One way to define a surface in three-dimensions is through a function $f:\mathbb{R}^3\rightarrow\mathbb{R}$ which satisfies
$$f(\boldsymbol{x})=0,$$ for every point $\boldsymbol{x}\in \mathbb{R}^3$ that belongs to the surface. Thus, the surface $S$ can be defined as
$$S=\{\boldsymbol{x} \in \mathbb{R}^3\,|\,f(\boldsymbol{x})=0\}.$$ For one to visualize the surface $S$, the intersection point $\boldsymbol{p} \in \mathbb{R}^3$ of a ray---starting from the camera position $\boldsymbol{c} \in \mathbb{R}^3$ to some direction $\boldsymbol{d} \in \mathbb{R}^3$, $\|\boldsymbol{d}\|=1$---and the surface must be sought. After these intersection points are known for sufficiently many rays, a visualization can be constructed (some examples follow).
One way to find the intersection point $\boldsymbol{p}$ is through analytical calculations: the surface defined by $S$ is sometimes so simple that this calculation can be done by hand. An example that considers the intersection of a ray and a sphere can be found
from Wikipedia. This is exactly what the traditional ray tracing is all about.
In a more general setting, no analytical relationship exists for finding the intersection point $\boldsymbol{p}$. In such a case, one must rely to numerical methods.
A proficient applied mathematician would immediately attempt to apply, e.g., Secant method to the problem: find $t \in \mathbb{R}$ such that
$$f(\boldsymbol{c}+t\boldsymbol{d}) \approx 0.$$ There is, however, a caveat. For a general $f$ the function
$$g(t):=f(\boldsymbol{c}+t\boldsymbol{d})$$ might have several roots and in Secant method (or similar) nothing guarantees that a root nearest to the camera is recovered. You might end up drawing the wrong side of the object of interest!

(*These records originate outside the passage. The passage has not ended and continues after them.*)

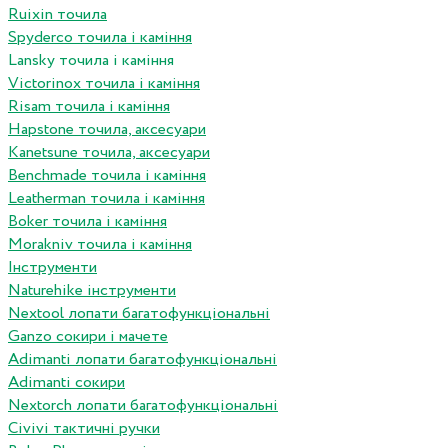
Ruixin точила
Spyderco точила і каміння
Lansky точила і каміння
Victorinox точила і каміння
Risam точила і каміння
Hapstone точила, аксесуари
Kanetsune точила, аксесуари
Benchmade точила і каміння
Leatherman точила і каміння
Boker точила і каміння
Morakniv точила і каміння
Інструменти
Naturehike інструменти
Nextool лопати багатофункціональні
Ganzo сокири і мачете
Adimanti лопати багатофункціональні
Adimanti сокири
Nextorch лопати багатофункціональні
Сivivi тактичні ручки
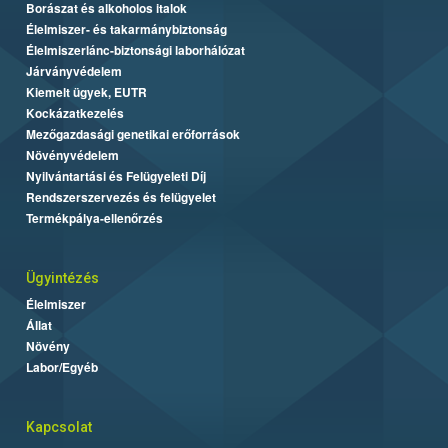
Borászat és alkoholos italok
Élelmiszer- és takarmánybiztonság
Élelmiszerlánc-biztonsági laborhálózat
Járványvédelem
Kiemelt ügyek, EUTR
Kockázatkezelés
Mezőgazdasági genetikai erőforrások
Növényvédelem
Nyilvántartási és Felügyeleti Díj
Rendszerszervezés és felügyelet
Termékpálya-ellenőrzés
Ügyintézés
Élelmiszer
Állat
Növény
Labor/Egyéb
Kapcsolat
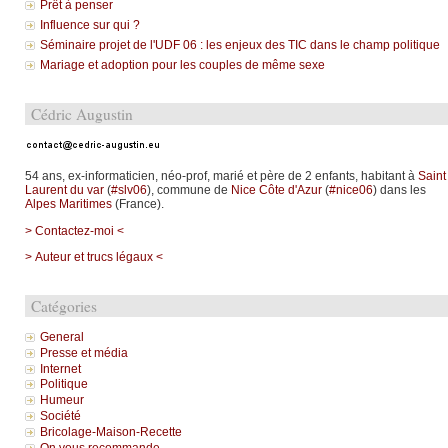
Prêt à penser
Influence sur qui ?
Séminaire projet de l'UDF 06 : les enjeux des TIC dans le champ politique
Mariage et adoption pour les couples de même sexe
Cédric Augustin
54 ans, ex-informaticien, néo-prof, marié et père de 2 enfants, habitant à
Saint
Laurent du var
(
#slv06
), commune de
Nice Côte d'Azur
(
#nice06
) dans les
Alpes Maritimes
(France).
> Contactez-moi <
> Auteur et trucs légaux <
Catégories
General
Presse et média
Internet
Politique
Humeur
Société
Bricolage-Maison-Recette
On vous recommande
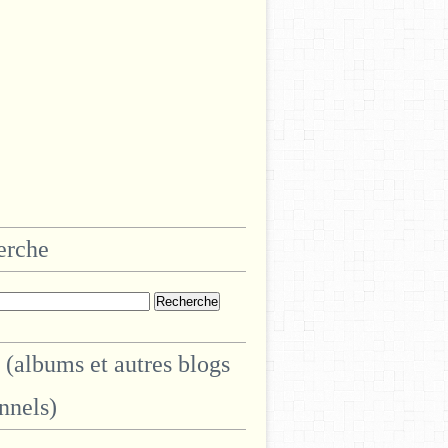
erche
 (albums et autres blogs
nnels)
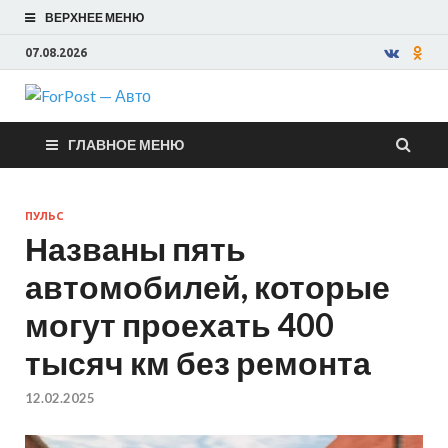
ВЕРХНЕЕ МЕНЮ
07.08.2026
ForPost —
ГЛАВНОЕ МЕНЮ
Авто
ПУЛЬС
Названы пять
автомобилей, которые
могут проехать 400
тысяч км без ремонта
12.02.2025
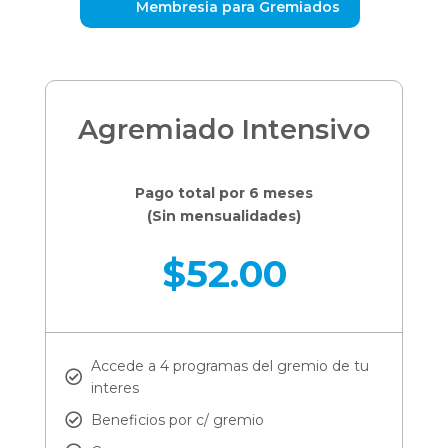
Membresia para Gremiados
Agremiado Intensivo
Pago total por 6 meses
(Sin mensualidades)
$
52.00
Accede a 4 programas del gremio de tu
interes
Beneficios por c/ gremio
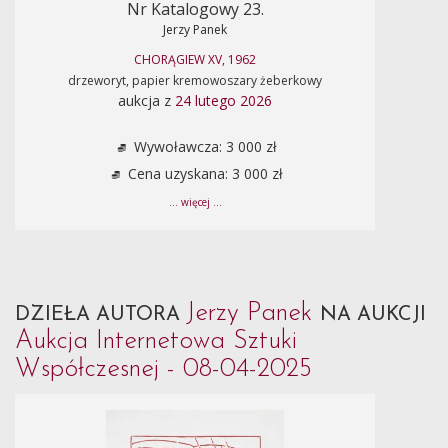
Nr Katalogowy 23.
Jerzy Panek
CHORĄGIEW XV, 1962
drzeworyt, papier kremowoszary żeberkowy
aukcja z
24 lutego 2026
Wywoławcza: 3 000 zł
Cena uzyskana: 3 000 zł
... więcej ...
Jerzy Panek
DZIEŁA AUTORA
NA AUKCJI
Aukcja Internetowa Sztuki
Współczesnej - 08-04-2025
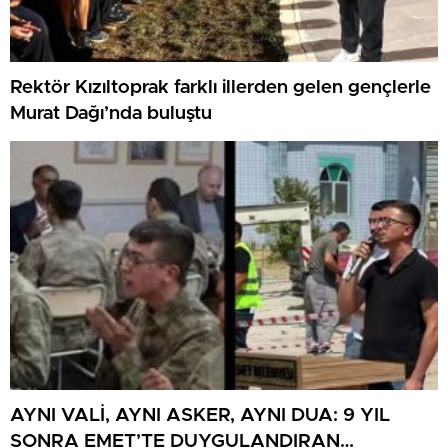
Rektör Kızıltoprak farklı illerden gelen gençlerle
Murat Dağı’nda buluştu
AYNI VALİ, AYNI ASKER, AYNI DUA: 9 YIL
SONRA EMET’TE DUYGULANDIRAN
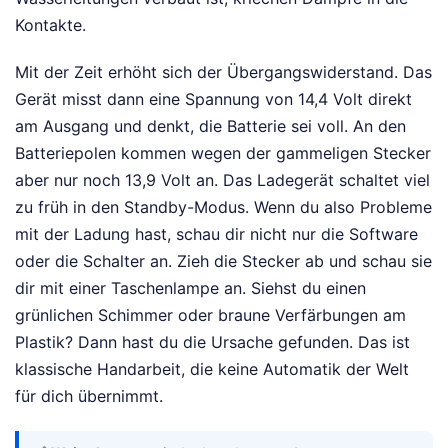
Kontakte.
Mit der Zeit erhöht sich der Übergangswiderstand. Das
Gerät misst dann eine Spannung von 14,4 Volt direkt
am Ausgang und denkt, die Batterie sei voll. An den
Batteriepolen kommen wegen der gammeligen Stecker
aber nur noch 13,9 Volt an. Das Ladegerät schaltet viel
zu früh in den Standby-Modus. Wenn du also Probleme
mit der Ladung hast, schau dir nicht nur die Software
oder die Schalter an. Zieh die Stecker ab und schau sie
dir mit einer Taschenlampe an. Siehst du einen
grünlichen Schimmer oder braune Verfärbungen am
Plastik? Dann hast du die Ursache gefunden. Das ist
klassische Handarbeit, die keine Automatik der Welt
für dich übernimmt.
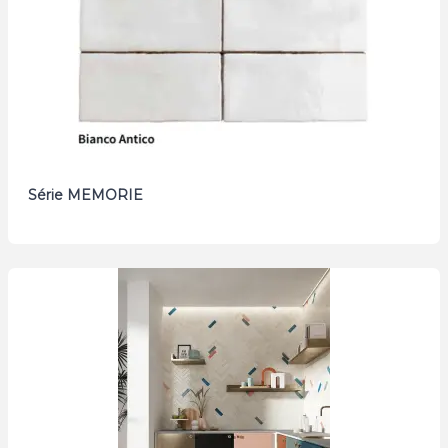
Série MEMORIE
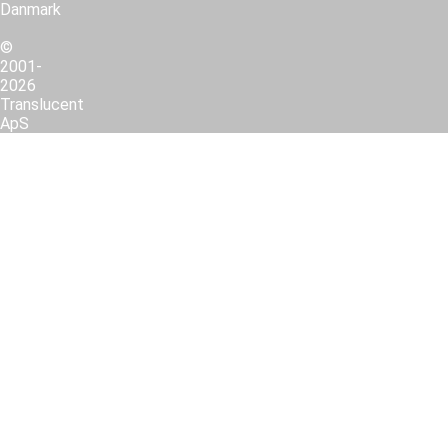
Danmark
©
2001-
2026
Translucent
ApS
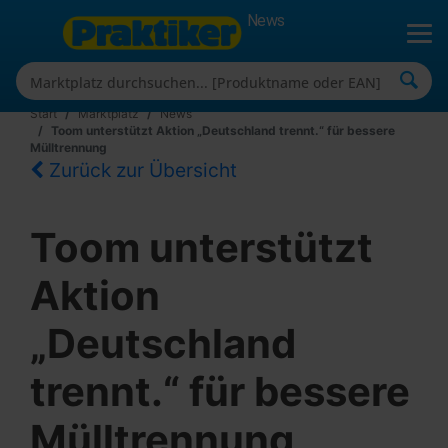
News
Start
Marktplatz
News
Toom unterstützt Aktion „Deutschland trennt.“ für bessere
Mülltrennung
Zurück zur Übersicht
Toom unterstützt
Aktion
„Deutschland
trennt.“ für bessere
Mülltrennung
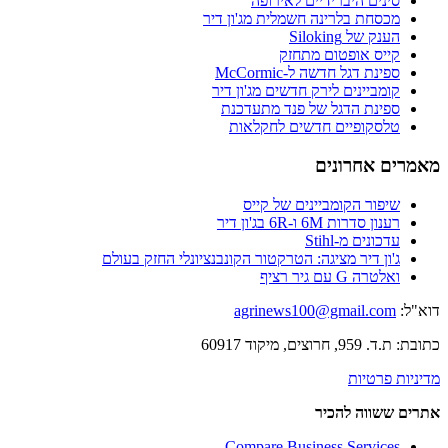
סינים היברידיים לאירופה
מכסחת בלרינה חשמלית מג'ון דיר
הענק של Siloking
קייס אופטום מתחזק
ספינת דגל חדשה ל-McCormic
קומביינים לירק חדשים מג'ון דיר
ספינת הדגל של פנד מתעדכנת
טלסקופיים חדשים לחקלאות
מאמרים אחרונים
שיפור הקומביינים של קייס
רענון סדרות 6M ו-6R בג'ון דיר
עדכונים מ-Stihl
ג'ון דיר מציגה: הטרקטור הקונבנציונלי החזק בעולם
ואלטרה G עם גיר רציף
דוא"ל:
agrinews100@gmail.com
כתובת: ת.ד. 959, חרוצים, מיקוד 60917
מדיניות פרטיות
אתרים ששווה להכיר
Compare Business Services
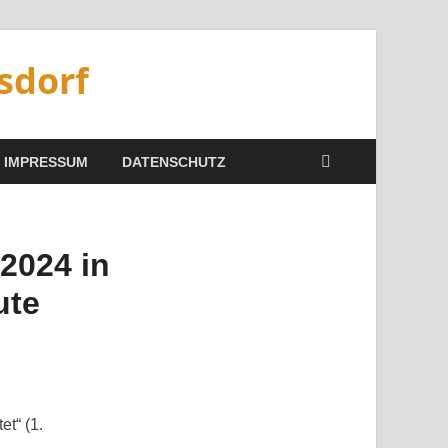
sdorf
IMPRESSUM
DATENSCHUTZ
2024 in
ute
et“ (1.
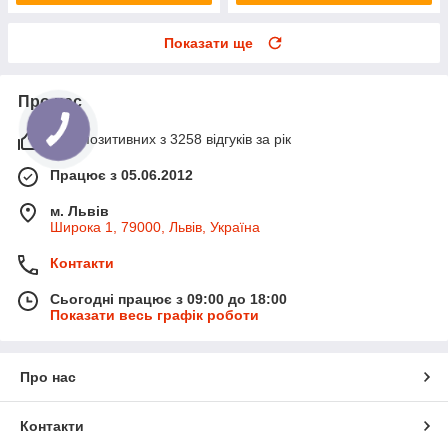
Показати ще
Про нас
95% позитивних з 3258 відгуків за рік
Працює з 05.06.2012
м. Львів
Широка 1, 79000, Львів, Україна
Контакти
Сьогодні працює з 09:00 до 18:00
Показати весь графік роботи
Про нас
Контакти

Thus, the applied numerical method should be guaranteed to find a root nearest to the camera.
A somewhat trivial method to find the nearest (or approximately nearest) root is to fix a sufficiently small constant step size $\Delta t$ and then find the smallest $n \in \mathbb{N} \cup \{0\}$ such that
$$f(\boldsymbol{c}+n \Delta t \boldsymbol{d})\approx 0.$$ This is known as
ray marching and is indeed a valid method for visualizing the surface $S$. The problem is that it's
tremendously slow since one must try every possible $n$ starting from zero!
Fortunately, there exists a clever trick to make the computation faster by ensuring that $f$ defines a
distance field of $S$. This means that at every point $\boldsymbol{x}$ in the space $\mathbb{R}^3$ the value $f(\boldsymbol{x})$ represents the
minimum distance from $\boldsymbol{x}$
to the surface $S$. This sounds like a hard restriction to satisfy but for many fractals the distance fields (or approximate distance fields) have already been derived by enthusiasts.
The algorithm goes as follows:
1. $\boldsymbol{p}:=\boldsymbol{c}$
2. $\boldsymbol{p}:=\boldsymbol{p}+f(\boldsymbol{p})\boldsymbol{d}$
3. If $f(\boldsymbol{p})$ is larger than some tolerance go back to step 2. Otherwise, break.
Output of the prescribed algorithm is the intersection point $\boldsymbol{p}$.
If you happen to own a sufficiently fast graphics processing unit and know the function $f$ for some fractal then this method can be implemented in real time using, e.g., OpenGL Shading Language. See the following Shadertoy entry I constructed as an example:
Getting the coloring and other visuals right requires of course lots of experience (or trial-and-error) but this is the basic idea for generating such animations. I tried to add some comments to the shader code and attempted to use same symbols as in this post.